In the recent case of Destiny 1 Ltd v Lloyds TSB Bank plc [2011] the Court of Appeal was asked to consider whether Judge Richard Seymour QC was correct to reject a claim that a legally binding contract had been created where that agreement was one of many in a ‘contractual package’ and the negotiations for that package had subsequently broken down.

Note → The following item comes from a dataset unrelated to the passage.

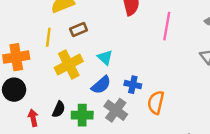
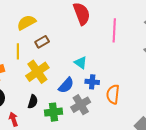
cyan triangle: (105, 58) -> (81, 63), moved
black semicircle: (59, 109) -> (33, 102), moved
gray cross: (116, 110) -> (81, 105), turned 30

The decision provides useful guidance as to when a contract has been formed, and the impact upon the perceived intention to create legal relations where there have been negotiations for a number of different, but related, agreements. It is particularly relevant to those people that want to ensure individual contracts survive the breakdown of wider negotiations.

FORMATION OF A CONTRACT

Contracts are generally viewed as having been formed when an agreement (an offer made by one party that is accepted by another party) is supported by consideration and it is the parties’ intention to create legal relations. All of the elements must be present. An agreement that the parties intend to be legally binding will not be enforced by the courts if there was no consideration given. Equally, an agreement that was supported by consideration will not be enforced by the courts if it was made without any intention of creating legal relations.

FACTS

Destiny 1 Ltd (Destiny) was a private company owned and controlled by an individual, Mr Khalid. Mr Khalid carried on business as a shopkeeper. In 2002 he opened a general convenience store under a Costcutter franchise. In order to do so Mr Khalid obtained a loan from HSBC Bank secured on the shop premises.

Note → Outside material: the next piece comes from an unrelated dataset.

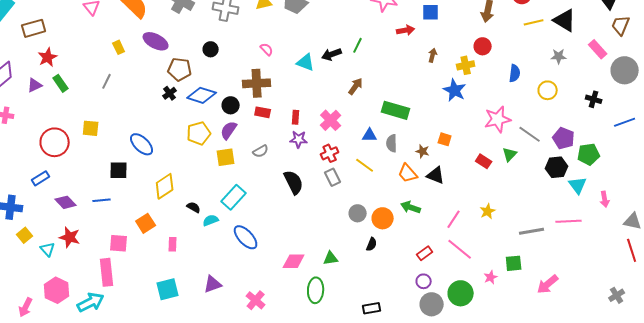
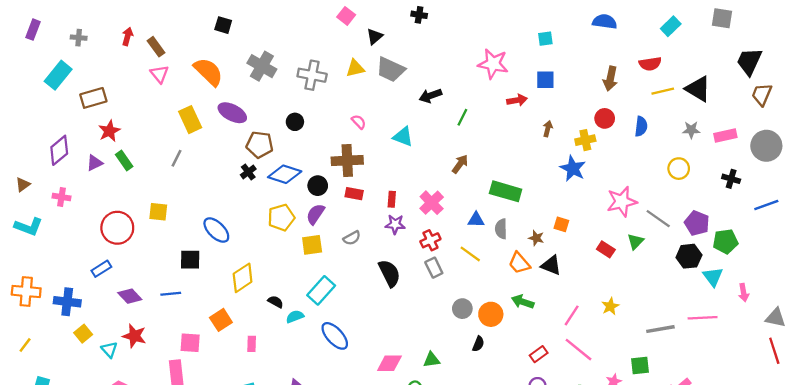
yellow rectangle: (119, 47) -> (190, 120), size x1.6
pink rectangle: (598, 49) -> (725, 136), moved, turned -60
black arrow: (332, 54) -> (430, 96), moved
blue semicircle: (515, 73) -> (641, 126), moved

By early 2008 Mr Khalid had plans to open a second store using a supplier called Nisa. The account with Nisa was to be in the name of Destiny, which was asked to provide security. Mr Khalid approached Lloyds TSB (Lloyds), with whom he had opened a personal account and struck up an association with a business relationship manager, to see if they would issue a guarantee in favour of Nisa.

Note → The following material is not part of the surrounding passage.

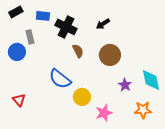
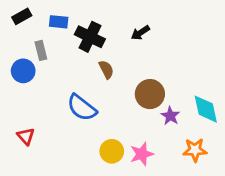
brown circle: (110, 55) -> (150, 94), moved
yellow circle: (82, 97) -> (112, 151), moved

In August 2008, Lloyds gave Mr Khalid a document entitled ‘ofassociate, and Martin Henshall, traineefer letter’. The offer letter confirmed that Lloyds was willing to:

  1. issue a guarantee for £30,000 to Nisa on behalf of Destiny;
  2. open an additional overdraft facility to provide additional finance for Destiny; and
  3. refinance Mr Khalid’s HSBC debt, which, at that stage, stood at approximately £230,000.

The letter went on to explain that Mr Khalid’s and Destiny’s obligations would be secured by:

  1. a debenture in favour of Lloyds granted by Destiny;
  2. a personal guarantee provided by Mr Khalid; and
  3. charges over various properties owned by Mr Khalid.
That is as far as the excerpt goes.